Pour rattraper le retard de chantier induit et construire l’hypermarché contesté avant que le recours déposé par l’ADEGV contre ce projet ne soit jugé (et ainsi éviter son blocage par la justice), Leclerc cherche tous les moyens d’accélérer la cadence.

 

Leclerc a donc proposé à la ville d’utiliser 8 000 mètres carrés du terrain des Tuilières pendant 16 mois pour stocker et cribler les gravas, c’est-à-dire trier les cailloux suivant leurs tailles.

 

L’avantage ? 500 000 € pour les caisses de la ville qui en ont le plus grand besoin.

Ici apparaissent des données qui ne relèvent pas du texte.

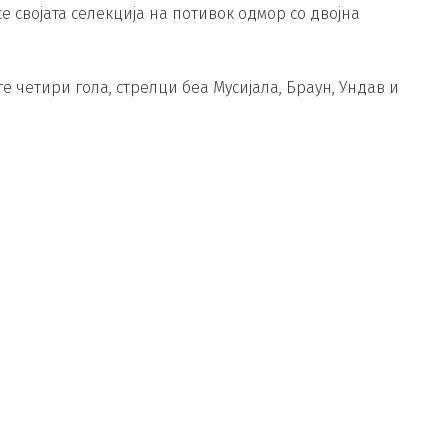
е својата селекција на потивок одмор со двојна
 четири гола, стрелци беа Мусијала, Браун, Ундав и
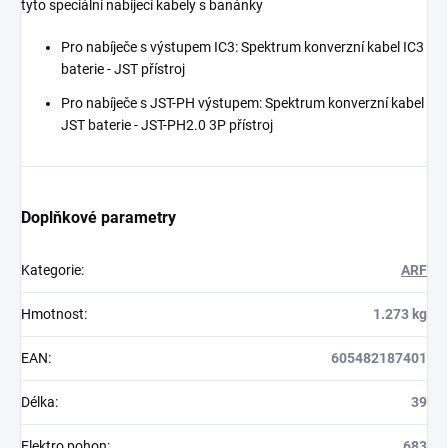
tyto speciální nabíjecí kabely s banánky
Pro nabíječe s výstupem IC3: Spektrum konverzní kabel IC3
baterie - JST přístroj
Pro nabíječe s JST-PH výstupem: Spektrum konverzní kabel
JST baterie - JST-PH2.0 3P přístroj
Doplňkové parametry
Kategorie
:
ARF
Hmotnost
:
1.273 kg
EAN
:
605482187401
Délka
:
39
Elektro pohon
:
683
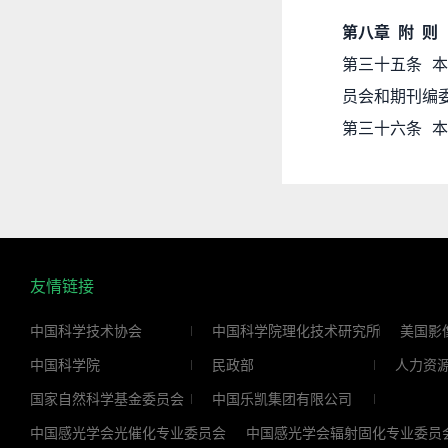
第八章 附 则
第三十五条 
员会和期刊编
第三十六条 
友情链接
中国科学技术协会
中国科学院理化技术研究所
美国影
中国科学院
民政部
人力资
国家自然科学基金委员会
中国乐凯集团有限公司
中国感光学会光催化专业委员会
中国感光学会辐射固化专业委员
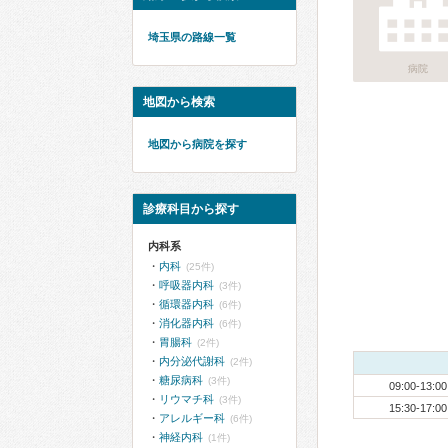
埼玉県の路線一覧
病院
地図から検索
地図から病院を探す
診療科目から探す
内科系
内科
(25件)
呼吸器内科
(3件)
循環器内科
(6件)
消化器内科
(6件)
胃腸科
(2件)
内分泌代謝科
(2件)
糖尿病科
(3件)
09:00-13:00
リウマチ科
(3件)
15:30-17:00
アレルギー科
(6件)
神経内科
(1件)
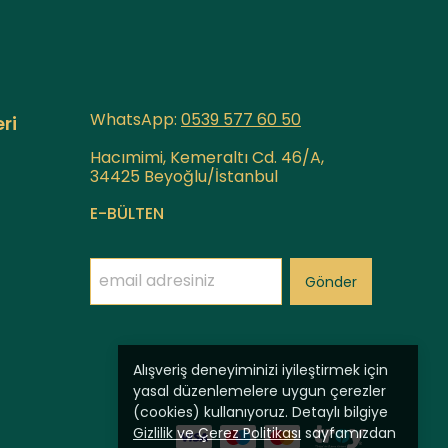
WhatsApp:
0539 577 60
50
ri
Hacımimi, Kemeraltı Cd. 46/A,
34425 Beyoğlu/İstanbul
E-BÜLTEN
Gönder
Alışveriş deneyiminizi iyileştirmek için
yasal düzenlemelere uygun çerezler
(cookies) kullanıyoruz. Detaylı bilgiye
Gizlilik ve Çerez Politikası
sayfamızdan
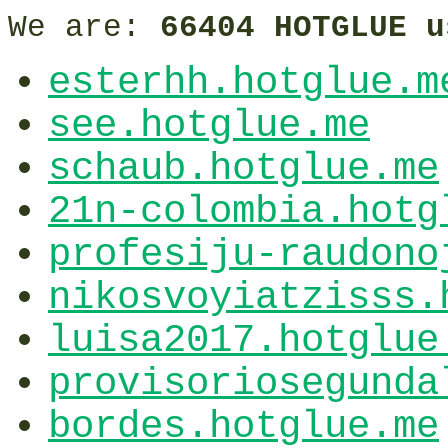
We are:
66404 HOTGLUE u
esterhh.hotglue.m
see.hotglue.me
schaub.hotglue.me
21n-colombia.hotg
profesiju-raudono
nikosvoyiatzisss.
luisa2017.hotglue
provisoriosegunda
bordes.hotglue.me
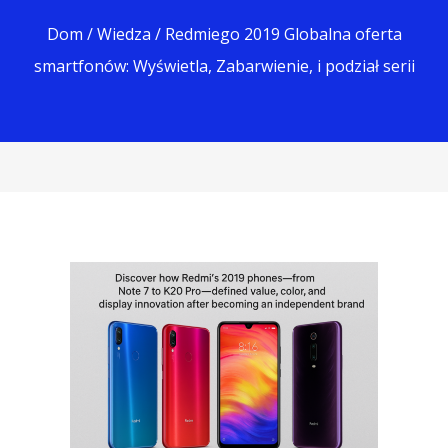
Dom
/
Wiedza
/ Redmiego 2019 Globalna oferta
smartfonów: Wyświetla, Zabarwienie, i podział serii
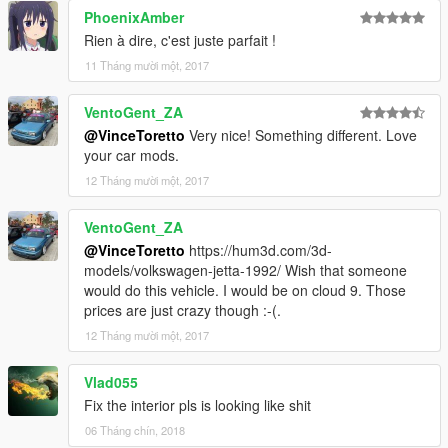
PhoenixAmber
Rien à dire, c'est juste parfait !
11 Tháng mười một, 2017
VentoGent_ZA
@VinceToretto
Very nice! Something different. Love
your car mods.
12 Tháng mười một, 2017
VentoGent_ZA
@VinceToretto
https://hum3d.com/3d-
models/volkswagen-jetta-1992/ Wish that someone
would do this vehicle. I would be on cloud 9. Those
prices are just crazy though :-(.
12 Tháng mười một, 2017
Vlad055
Fix the interior pls is looking like shit
06 Tháng chín, 2018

Peut-être aussi le fait de circuler un peu mieux sur Saint-Bernard pendant le chantier en évitant les 50 camions par jour prévus, auxquels il faut ajouter les camions du lotissement en construction en face du Puissanton… sans imaginer ce que pourrait devenir la situation si le projet Sophipolis venait à reprendre ! En même temps, quand le Leclerc drainera 4 000 véhicules par jour sur Saint-Bernard, on les regrettera nos 50 misérables camions…

 

Les inconvénients ? Permettre au Leclerc de construire plus vite alors que les recours ne sont pas jugés, prendre le risque que Leclerc n’évacue pas les gravas à la fin des 16 mois écoulés et créer des nuisances pour les riverains des Tuilières : 40 camions par jour, du bruit (surtout pendant les 4 mois de criblage), de la poussière.

 

Une réunion de quartier a été organisée par la ville le 10 juin, en présence de l’entrepreneur et des élus d’oppositions : une initiative que nous saluons, transparente, où la discussion a été franche et instructive.

 

Il apparaît que les riverains sont vent debout contre cette possibilité. Ils ne veulent pas des nuisances et craignent que le stockage prévu pour 16 mois ne s’éternise.

 

La ville et l’entrepreneur ont énoncé toutes les mesures envisagées pour limiter les nuisances : réfection de la chaussée, camions ne dépassant pas les 20 km/h, arrêt des travaux à 17H30, merlons de 8 mètres de haut pour lutter contre les nuisances sonores, canons à eau pour éviter la poussière, etc.

Mais les riverains, échaudés par les promesses non-tenues les années passées et par l’implantation de la déchetterie et de l’aire d’accueil des gens du voyage dans leur quartier, ne font plus confiance aux élus quels qu’ils soient. Cette cassure fait que, au-delà des opinions de chacun, il s’avère de plus en plus difficile de discuter de l’intérêt général.

 

Quoi qu’il en soit, nous avons fait valoir que si la municipalité décidait de louer le terrain des Tuilières, il nous semblait primordial que la convention signée soit tripartite, c’est-à-dire qu’elle engage l’entrepreneur et Leclerc, pour que la ville soit assurée de voir les gravas évacués à la fin des 16 mois.

Il nous semble également que le prix de location du terrain devra être revu largement à la hausse puisque la « solution » Tuilières coûte aujourd’hui moins cher à Leclerc que la solution classique, alors que nous leur ferions gagner 6 mois de chantier et autant d’exploitation supplémentaire du magasin.

 

Si on nous avait écoutés en refusant l’implantation du Leclerc, il n’y aurait pas de gravas, pas de camion, pas de problème.

Si les finances de la ville n’étaient pas dans cet état lamentable, personne n’envisagerait de louer les Tuilières au Leclerc.

Aujourd’hui, les données du problème sont plus complexes et nous rappellent que l’intérêt général est une notion parfois difficile à appréhender.